Le vélo trace difficilement sa route dans les villes

Les associations de deux-roues constatent des progrès depuis le Schéma directeur des itinéraires cyclables, mais restent encore sur leur faim.
Les militants de l'association Vélo à saint-Denis regrettent que ça n'aille pas plus vite…
Les militants de l'association Vélo à saint-Denis regrettent que ça n'aille pas plus vite…


Les militants du vélo le répètent volontiers : le deux-roues est un mode de déplacement économique et rapide, du moins en milieu urbain. Avantages pour la collectivité, il n’est ni polluant, ni bruyant. Sa place en ville ne va pourtant pas de soi, comme le constate l’association Vélo à Saint-Denis.


Où l’on admet néanmoins quelques progrès. Longtemps seule sur cette cause, l’AUT, l’Association des usagers des transports, avait collectionné les camouflets. Le deux-roues, aux yeux des décideurs, n’étant alors qu’un loisir à pratiquer à la campagne. Depuis, Plaine commune et la Ville ont chacune mis en place une instance de concertation. Et elles ont adopté fin 2011 un Schéma directeur des itinéraires cyclables (SDIC).


Option privilégiée, la limitation de vitesse à 30km/h, déjà adoptée par maintes villes en Europe. Circonscrites au secteur piéton et au quartier Delaunay-Belleville, les zones 30 devraient être généralisées à l’ensemble des voies communales dans la communauté d’agglomération.


Comme le prévoit le Code de la route (article R110-2), un double-sens cyclable y sera instauré pour les rues à sens unique, à l’exception des plus étroites (moins de 4,5 m de large).


Les prochains aménagements entre centre piéton et Porte de Paris seront réalisés « dès que la météo le permettra », indique-t-on à Plaine commune, où l’on prévoit pose de panneaux et marquages au sol. Les ralentisseurs et chicanes n’étant envisagés qu’en « cas de besoin ». Pour relier le centre-ville à la gare RER B, ces aménagements se poursuivront dans le quartier du Stade de France où ils seront complétés par des bandes cyclables.


« Ces travaux ont été sans cesse retardés », se plaignent les militants de Vélo à Saint-Denis, d’ailleurs sceptiques sur ces « espaces de rencontres » entre auto et vélo. « On nous dit : “Vous allez apaiser la circulation”. À quel prix ? On a l’impression de servir de bouclier, estime Laure Tougard. Je me suis déjà fait renverser dans une zone 30. Les automobilistes ralentis par des dos d’âne sont très agressifs. »


Fin novembre, lors d’une manif où les militants ont eux-mêmes marqué au sol les contresens vélo, « ce sont surtout les chauffeurs de bus de la RATP qui ont eu des réactions négatives », ajoute-t-elle néanmoins. Pour le réseau de pistes cyclables, réclamé de longue date pour pédaler en toute sécurité, des avancées sont en vue, sur l’avenue Romain-Rolland et le boulevard Anatole-France, en 2014.
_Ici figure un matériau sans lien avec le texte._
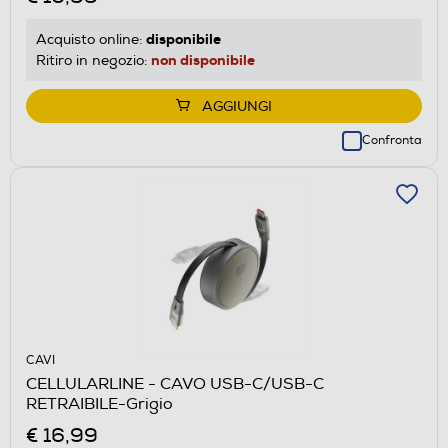
disponibile
Acquisto online:
non disponibile
Ritiro in negozio:
AGGIUNGI
Confronta
CAVI
CELLULARLINE - CAVO USB-C/USB-C
RETRAIBILE-Grigio
€ 16,99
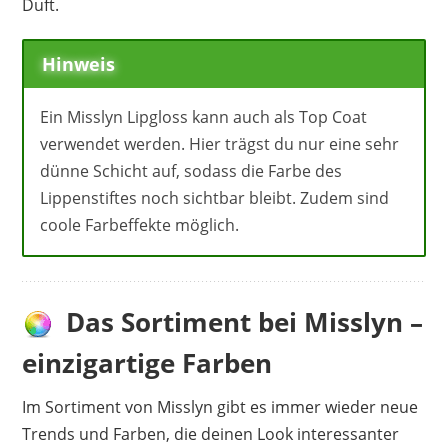
Duft.
Hinweis
Ein Misslyn Lipgloss kann auch als Top Coat
verwendet werden. Hier trägst du nur eine sehr
dünne Schicht auf, sodass die Farbe des
Lippenstiftes noch sichtbar bleibt. Zudem sind
coole Farbeffekte möglich.
Das Sortiment bei Misslyn –
einzigartige Farben
Im Sortiment von Misslyn gibt es immer wieder neue
Trends und Farben, die deinen Look interessanter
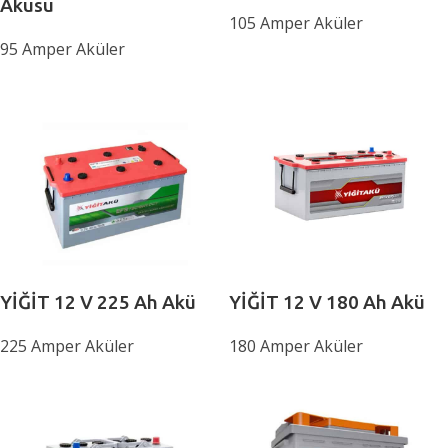
Aküsü
105 Amper Aküler
95 Amper Aküler
YİĞİT 12 V 225 Ah Akü
YİĞİT 12 V 180 Ah Akü
225 Amper Aküler
180 Amper Aküler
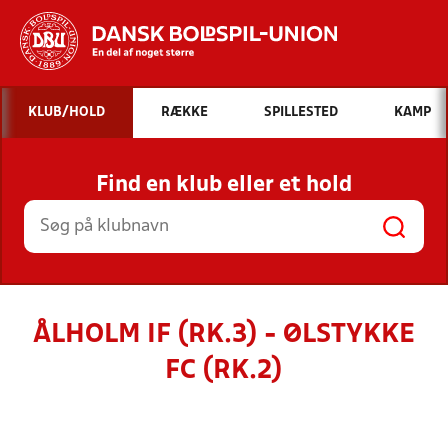
Hvad vil du søge efter?
KLUB/HOLD
RÆKKE
SPILLESTED
KAMP
INDHOLD OG NYHEDER
Find en klub eller et hold
STILLINGER, RESULTATER, KLUBBER OG
HOLD
ÅLHOLM IF (RK.3) - ØLSTYKKE
FC (RK.2)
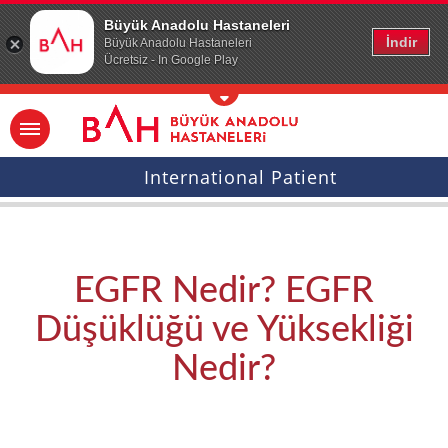
Ana icerige atla
Büyük Anadolu Hastaneleri
İndir
Büyük Anadolu Hastaneleri
Ücretsiz - In Google Play
International Patient
EGFR Nedir? EGFR
Düşüklüğü ve Yüksekliği
Nedir?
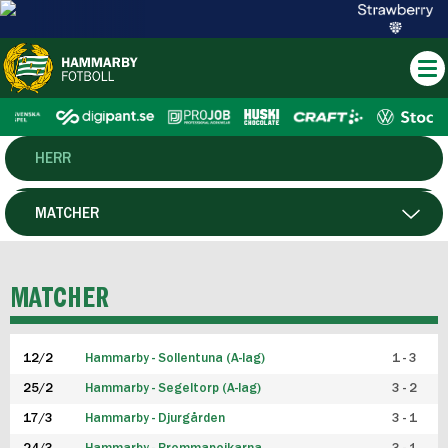
HERR
DAM
MATCHER
HTFF
SPELARE
MATCHER
P19
12/2
Hammarby - Sollentuna (A-lag)
1 - 3
F19
25/2
Hammarby - Segeltorp (A-lag)
3 - 2
FUTSAL HERR
17/3
Hammarby - Djurgården
3 - 1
Et cette année entre Porte de Paris et Pont de Soissons. Didier Paillard et son adjointe aux déplacements, Cécile Ranguin, le précisaient fin décembre au conseil général dans un courrier concernant les voies départementales. Mais il reste fort à faire pour satisfaire aux besoins.


Franchissement des boulevards circulaires, jonction avec la Porte de la Chapelle, parcours des berges du canal, liaisons entre villes de l’agglo… D’ici là, une maison du vélo pourrait être créée par Plaine commune. Mais un atelier existe déjà pour retaper son deux-roues. Participatif, autogéré, il a été ouvert en janvier par la Dionyversité (1).

Marylène Lenfant


(1) Les 1er et 3e samedis du mois, de 10h à 13h, au 4, cité Paul-Langevin.